How data warehouses have become the new data lakes for business
FYI, this story is more than a year old
Article by Snowflake APAC vice president of sales engineering, Alan Eldridge.
With the volume of data generated by businesses of all types growing exponentially, many are looking for more effective ways to manage and make use of it.
Until recently, the typical approach was to make use of data warehouse platforms to store and analyse data. This worked well when data volumes were contained, but in many cases this situation has changed.
Now, machine-generated data is appearing in ever increasing amounts. Automated transactions, machine-to-machine interactions, and sensor networks have created a tidal wave of data that must be captured and managed. The challenge here is that much of this data is un- or semi-structured and so doesn’t readily sit within a traditional data warehouse structure.
The rise of the data lake
To cope with this trend, growing numbers of organisations have embraced the concept of a data lake. These vast pools contain data drawn from multiple locations held in multiple formats. Often, the organisation may not be certain how or where the data will be used. All that’s known is that it has some business value and so must be stored for future analysis.
While data lakes are great when it comes to storage, they don’t perform well when it comes to analysis and reporting. The vast volumes and multiple formats mean that traditional data warehouse tools are unsuitable and another approach needs to be found.
Many organisations looked to technologies such as Hadoop to solve the problem. They believed Hadoop could be used to gain insights from data lakes that, in turn, could support business decision making.
The reality, unfortunately, was somewhat different. The performance of these platforms could not keep up with business demands, leading to frustrated users. Clearly, another approach was required.
Thankfully, database technologies have improved significantly in recent years. New platforms, such as Snowflake, allow data to be imported directly from a data lake into a relational database for rapid manipulation and analysis.
Having this capability means IT teams no longer have to take a different approach when making use of a data lake. All data in the lake is immediately available rather than having to be cascaded through a series of pipelines before it can be put to work. Essentially, the data warehouse has become the new data lake.
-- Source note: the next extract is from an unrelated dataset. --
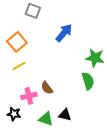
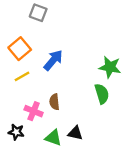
blue arrow: (64, 33) -> (53, 60), moved
brown semicircle: (47, 88) -> (54, 102), turned 32
pink cross: (29, 96) -> (34, 111), turned 35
For organisations that have already made an investment in an existing data lake strategy, this new approach is particularly attractive. Their investment in a cloud platform such as S3 or Azure does not need to be ripped and replaced, but instead can be augmented.
Essentially a next-generation data warehouse platform can be deployed in front of the data lake and data mapped through for easy access and use. In this way, all data appears to be in the data warehouse but, in reality, it remains in the data lake infrastructure.
The future of the data warehouse
Being able to take this approach will make establishing a data lake more attractive for organisations. Many may have been put off by the perceived complexity or didn’t fully understand how they would be able to make use of their data in a meaningful way.
By linking a next-generation data warehouse platform to your data lake, you won’t need a new set of set of skills or have to construct complex pipelines to shift data from one to the other. The infrastructure will streamlined and able to quickly add significant business value.
Data lakes are going to continue to grow in size and complexity as volumes of data increase. Having a data warehouse platform that can cope with this volume will become a real business asset.
Your Data warehouse is your new data lake.